Septiembres

¿Quién dijo que septiembre siempre es amargo?

Eso debió de pensar cuando le confirmaron que estaba embarazada. El análisis clínico podía dar lugar a equívoco, pero la ecografía no. Imaginar que un punto ininteligible con forma de cacahuete en un espacio tan borroso era su proyecto de vida, se convertía en todo un acto de fe.

Lloró mostrando toda su fragilidad y sonrió compartiendo toda su felicidad. El ginecólogo ducho ya en estos lances siguió el protocolo establecido de dar la enhorabuena y un kleenex, todo en uno.

Le había costado mucho llegar a recibir esa noticia. Años de frustraciones, decisiones erráticas, ilusiones inconclusas. Años de padecer el paso del tiempo sin poder realizarse como quería hacerlo. Pero al final llegó el momento: “Estás embarazada, no hay duda” le dijo el ginecólogo.

En sus primeros instantes de proyecto de madre no echó en falta a nadie a pesar de encontrarse sola. Lo tuvo muy claro hace ya un año, “quiero ser madre y si no encuentro al hombre perfecto lo seré sin un padre a mi lado”.

El cacahuete ondeaba en la pantalla como si tuviera vida propia mientras ella obnubilada, absorta y ausente creaba mil y una ilusiones. Su vida se deconstruía por momentos y volvía a erigirse, esta vez con espectaculares colores.
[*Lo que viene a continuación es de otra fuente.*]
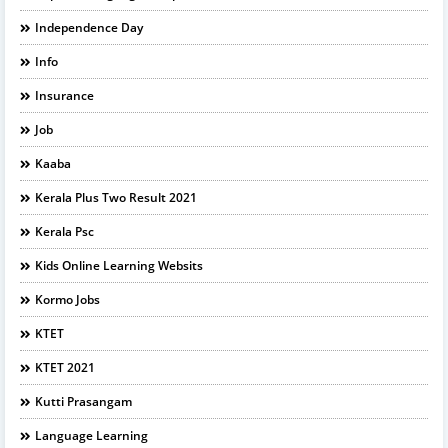
Independence Day
Info
Insurance
Job
Kaaba
Kerala Plus Two Result 2021
Kerala Psc
Kids Online Learning Websits
Kormo Jobs
KTET
KTET 2021
Kutti Prasangam
Language Learning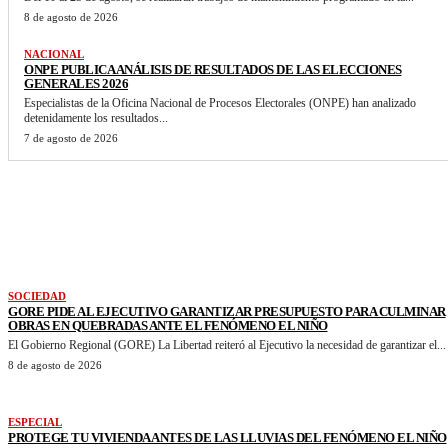
8 de agosto de 2026
NACIONAL
ONPE PUBLICA ANÁLISIS DE RESULTADOS DE LAS ELECCIONES
GENERALES 2026
Especialistas de la Oficina Nacional de Procesos Electorales (ONPE) han analizado
detenidamente los resultados...
7 de agosto de 2026
VER MAS NOTICIAS
SOCIEDAD
GORE PIDE AL EJECUTIVO GARANTIZAR PRESUPUESTO PARA CULMINAR
OBRAS EN QUEBRADAS ANTE EL FENÓMENO EL NIÑO
El Gobierno Regional (GORE) La Libertad reiteró al Ejecutivo la necesidad de garantizar el...
8 de agosto de 2026
ESPECIAL
PROTEGE TU VIVIENDA ANTES DE LAS LLUVIAS DEL FENÓMENO EL NIÑO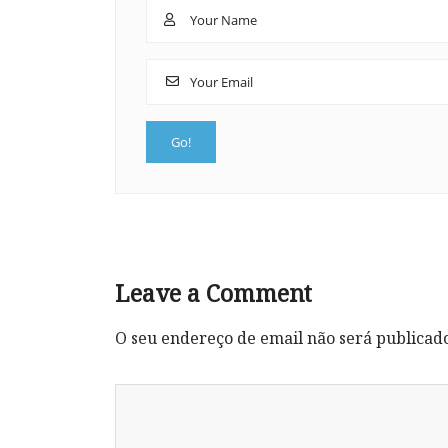
Leave a Comment
O seu endereço de email não será publicad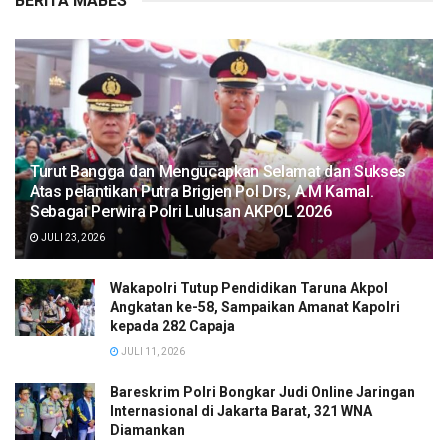
BERITA MABES
Turut Bangga dan Mengucapkan Selamat dan Sukses
Atas pelantikan Putra Brigjen Pol Drs, A.M Kamal.
Sebagai Perwira Polri Lulusan AKPOL 2026
JULI 23, 2026
Wakapolri Tutup Pendidikan Taruna Akpol
Angkatan ke-58, Sampaikan Amanat Kapolri
kepada 282 Capaja
JULI 11, 2026
Bareskrim Polri Bongkar Judi Online Jaringan
Internasional di Jakarta Barat, 321 WNA
Diamankan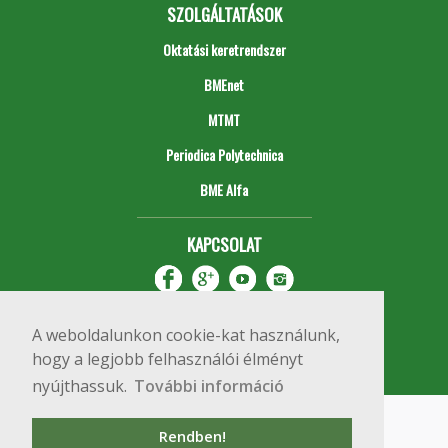
SZOLGÁLTATÁSOK
Oktatási keretrendszer
BMEnet
MTMT
Periodica Polytechnica
BME Alfa
KAPCSOLAT
A weboldalunkon cookie-kat használunk,
hogy a legjobb felhasználói élményt
nyújthassuk.
További információ
Impresszum
Copyright © 2020 BME Építőmérnöki Kar
Rendben!
1111 Budapest, Műegyetem rkp. 3.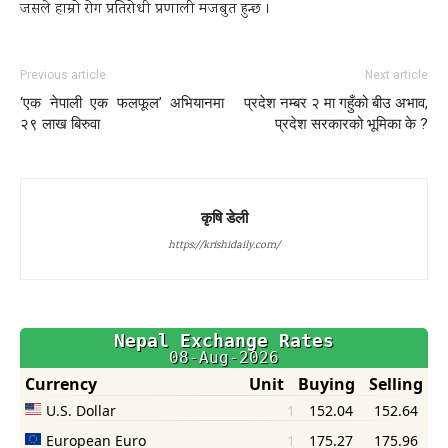
जसले हाम्रो रोग प्रतिरोधी प्रणाली मजबुत हुन्छ ।
Previous article
Next article
‘एक नेपाली एक फलफूल’ अभियानमा
प्रदेश नम्बर २ मा गहुँको बीउ अभाव,
२९ लाख बिरुवा
प्रदेश सरकारको भूमिका के ?
कृषि डेली
https://krishidaily.com/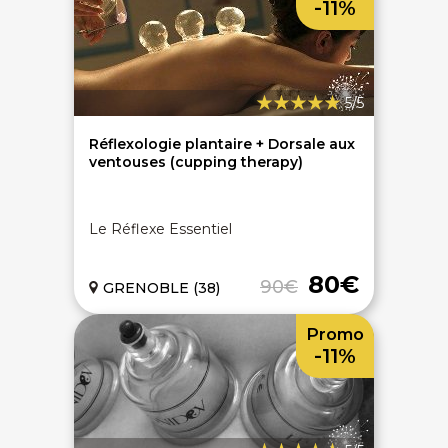
-11%
5/5
On discute ?
Réflexologie plantaire + Dorsale aux
ventouses (cupping therapy)
SERVICE CLIENTS LeBienEtre.fr
Le Réflexe Essentiel
Email
Par ici... ;-)
Tél
03 20 14 99 99
80€
90€
GRENOBLE (38)
Notre service client est ouvert du lundi au vendredi
de 9h à 12h30 et de 14h à 18h
Promo
DEVENIR PARTENAIRE
-11%
Proposer mon établissement
Témoignages partenaires
RECRUTEMENT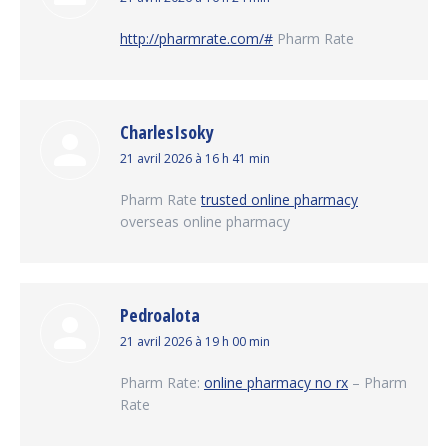
:
http://pharmrate.com/#
Pharm Rate
CharlesIsoky
dit
21 avril 2026 à 16 h 41 min
:
Pharm Rate
trusted online pharmacy
overseas online pharmacy
Pedroalota
dit
21 avril 2026 à 19 h 00 min
:
Pharm Rate:
online pharmacy no rx
– Pharm
Rate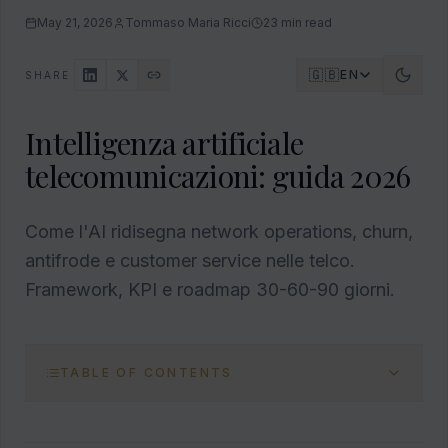
May 21, 2026
Tommaso Maria Ricci
23
min read
🇬🇧
EN
SHARE
Intelligenza artificiale
telecomunicazioni: guida 2026
Come l'AI ridisegna network operations, churn,
antifrode e customer service nelle telco.
Framework, KPI e roadmap 30-60-90 giorni.
TABLE OF CONTENTS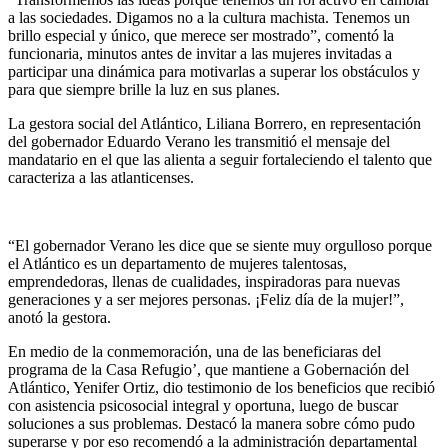
a las sociedades. Digamos no a la cultura machista. Tenemos un
brillo especial y único, que merece ser mostrado”, comentó la
funcionaria, minutos antes de invitar a las mujeres invitadas a
participar una dinámica para motivarlas a superar los obstáculos y
para que siempre brille la luz en sus planes.
La gestora social del Atlántico, Liliana Borrero, en representación
del gobernador Eduardo Verano les transmitió el mensaje del
mandatario en el que las alienta a seguir fortaleciendo el talento que
caracteriza a las atlanticenses.
“El gobernador Verano les dice que se siente muy orgulloso porque
el Atlántico es un departamento de mujeres talentosas,
emprendedoras, llenas de cualidades, inspiradoras para nuevas
generaciones y a ser mejores personas. ¡Feliz día de la mujer!”,
anotó la gestora.
En medio de la conmemoración, una de las beneficiaras del
programa de la Casa Refugio’, que mantiene a Gobernación del
Atlántico, Yenifer Ortiz, dio testimonio de los beneficios que recibió
con asistencia psicosocial integral y oportuna, luego de buscar
soluciones a sus problemas. Destacó la manera sobre cómo pudo
superarse y por eso recomendó a la administración departamental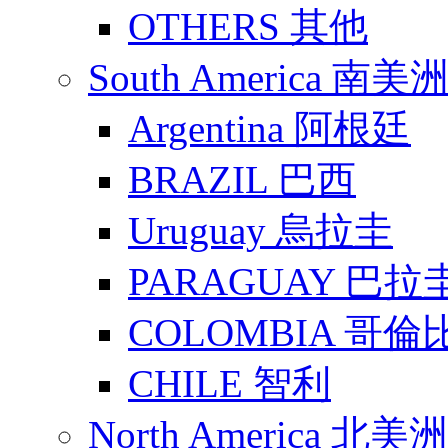
OTHERS 其他
South America 南美
Argentina 阿根廷
BRAZIL 巴西
Uruguay 烏拉圭
PARAGUAY 巴拉
COLOMBIA 哥倫
CHILE 智利
North America 北美洲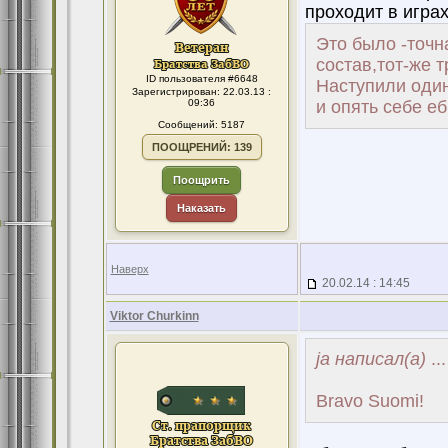
проходит в игра
Это было -точн
состав,тот-же 
ID пользователя #6648
Наступили один
Зарегистрирован: 22.03.13 :
09:36
и опять себе еб.
Сообщений: 5187
ПООЩРЕНИЙ: 139
Поощрить
Наказать
Наверх
20.02.14 : 14:45
Viktor Churkinn
ja написал(а)
...
Bravo Suomi!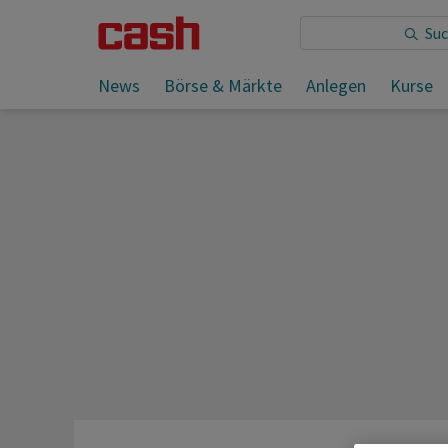
Sie lesen:
News
Börse & Märkte
Anlegen
Kurse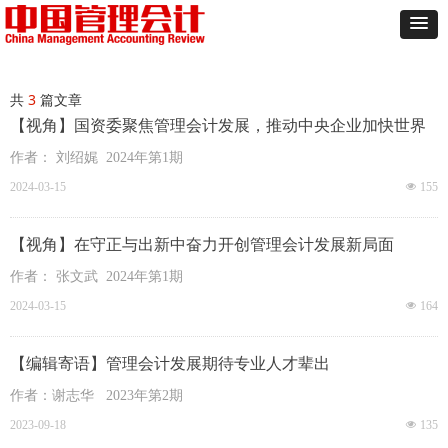
共
3
篇文章
【视角】国资委聚焦管理会计发展，推动中央企业加快世界
一流财务体系建设
作者： 刘绍娓 2024年第1期
2024-03-15
넶
155
【视角】在守正与出新中奋力开创管理会计发展新局面
作者： 张文武 2024年第1期
2024-03-15
넶
164
【编辑寄语】管理会计发展期待专业人才辈出
作者：谢志华 2023年第2期
2023-09-18
넶
135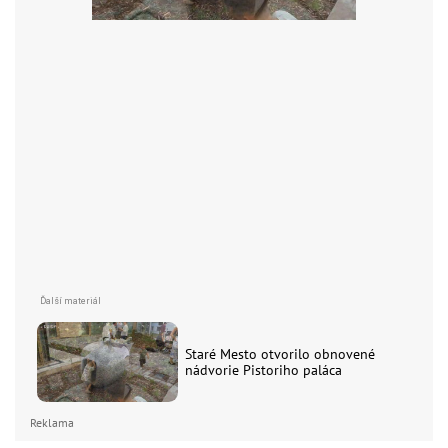
Staré Mesto otvorilo obnovené
nádvorie Pistoriho paláca
Reklama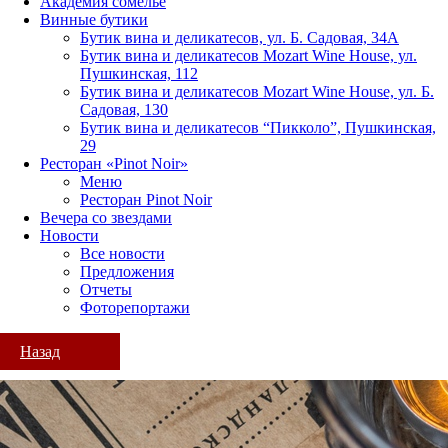
Академия сомелье
Винные бутики
Бутик вина и деликатесов, ул. Б. Садовая, 34А
Бутик вина и деликатесов Mozart Wine House, ул.
Пушкинская, 112
Бутик вина и деликатесов Mozart Wine House, ул. Б.
Садовая, 130
Бутик вина и деликатесов “Пикколо”, Пушкинская,
29
Ресторан «Pinot Noir»
Меню
Ресторан Pinot Noir
Вечера со звездами
Новости
Все новости
Предложения
Отчеты
Фоторепортажи
Назад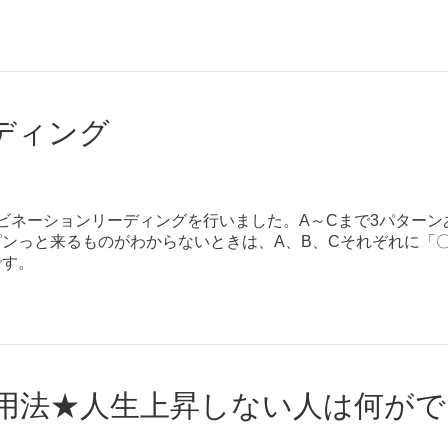
ディング
ビネーションリーディングを行いました。A～Cまで3パター
ンっと来るものがわからないときは、A、B、Cそれぞれに「
です。
用法★人生上昇しない人は何が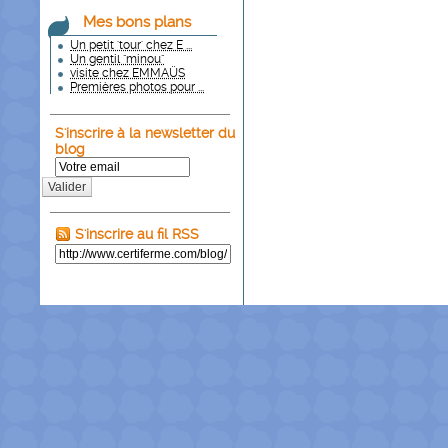
Mes bons plans
Un petit 'tour' chez E ...
Un gentil "minou"
visite chez EMMAÜS
Premières photos pour ...
S'inscrire à la newsletter du
blog
Valider
S'inscrire au fil RSS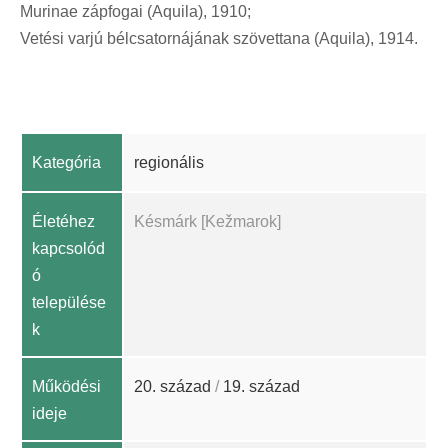
Murinae zápfogai (Aquila), 1910;
Vetési varjú bélcsatornájának szövettana (Aquila), 1914.
Kategória
regionális
Életéhez
Késmárk [Kežmarok]
kapcsolód
ó
települése
k
Működési
20. század
/
19. század
ideje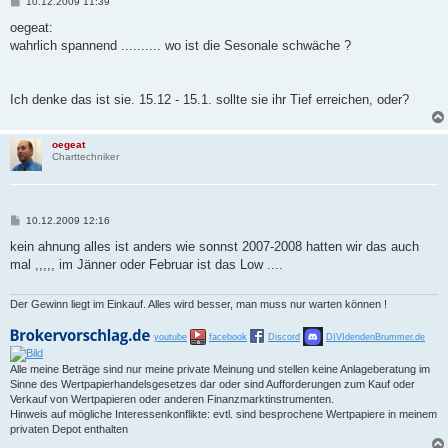
B
10.12.2009 11:39
e
i
oegeat:
t
wahrlich spannend .......... wo ist die Sesonale schwäche ?
r
a
g
Ich denke das ist sie. 15.12 - 15.1. sollte sie ihr Tief erreichen, oder?
oegeat
Charttechniker
B
10.12.2009 12:16
e
i
kein ahnung alles ist anders wie sonnst 2007-2008 hatten wir das auch
t
mal ,,,,, im Jänner oder Februar ist das Low ....
r
a
g
Der Gewinn liegt im Einkauf. Alles wird besser, man muss nur warten können !
youtube
facebook
Discord
DIVIdendenBrummer.de
Alle meine Beträge sind nur meine private Meinung und stellen keine Anlageberatung im
Sinne des Wertpapierhandelsgesetzes dar oder sind Aufforderungen zum Kauf oder
Verkauf von Wertpapieren oder anderen Finanzmarktinstrumenten.
Hinweis auf mögliche Interessenkonflikte: evtl. sind besprochene Wertpapiere in meinem
privaten Depot enthalten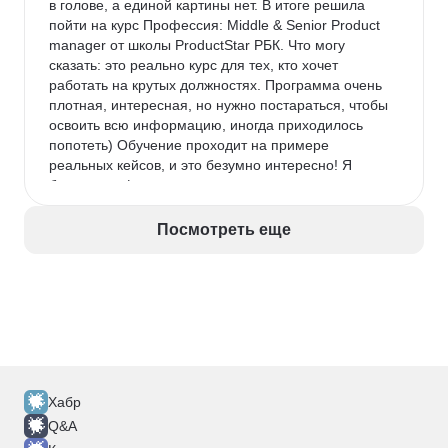
в голове, а единой картины нет. В итоге решила 
пойти на курс Профессия: Middle & Senior Product 
manager от школы ProductStar РБК. Что могу 
сказать: это реально курс для тех, кто хочет 
работать на крутых должностях. Программа очень 
плотная, интересная, но нужно постараться, чтобы 
освоить всю информацию, иногда приходилось 
попотеть) Обучение проходит на примере 
реальных кейсов, и это безумно интересно! Я 
брала тариф с индивидуальными консультациями, 
и это лучшее решение. Ментор детально разбирал 
мои запросы, указывал на ошибки и давал 
Посмотреть еще
профессиональные рекомендации. Мой личный 
результат после прохождения курса: моя зарплата 
выросла почти вдвое, а зона ответственности 
расширилась до управления целым направлением. 
Однозначно рекомендую тем, кто готов 
вкладываться в себя серьезно.
Хабр
Q&A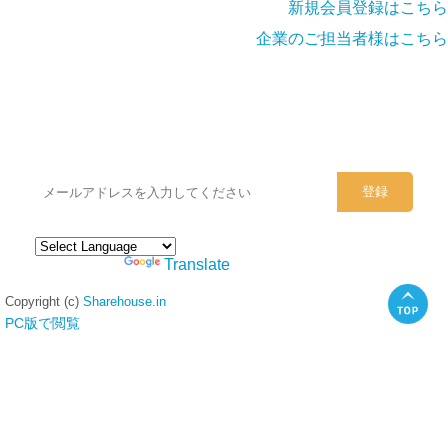
新規会員登録はこちら
企業のご担当者様はこちら
シェアハウスのメールアドレスに
ぜひご登録ください。
Powered by
Translate
Copyright (c)
Sharehouse.in
PC版で閲覧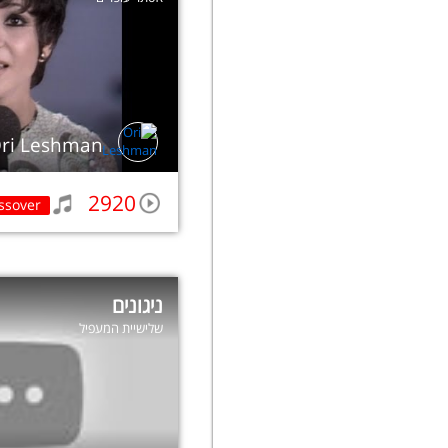
ri Leshman
2920
ssover
ניגונים
שלישיית המעפיל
Aquellos planes de ser madre ya no se dibujaban en blanco y negro, ahora eran alta definición: La lactancia, los primeros pasos, las primeras palabras, siempre imaginado, hoy entraban en fase embrionaria. No le resultaba difícil porque lo había visualizado tantas veces, unas desde la imaginación, otras desde la envidia.

Hoy saldría a la calle con un gesto diferente, animando a que la gente la interpelara y ella pudiera contestar “es que estoy embarazada”. Luego vendría “de momento de cinco semanas”, “esta tarde no que tengo ecografía”, “todavía no sé si es niño o niña”, “no, no tengo muchas náuseas”, “¿sola? ¿Y qué más da? Me siento muy capaz”.

Cuando el doctor le extrajo de su interior la cámara del ecógrafo tenía los ojos cerrados. Había dejado de mirar para pasar a sentir. Y así siguió unos segundos hasta que oyó la voz de la enfermera que la animaba a vestirse.

Unas primeras pautas, una nueva cita en un mes y una vida normal.

Era septiembre. No necesariamente un mes amargo.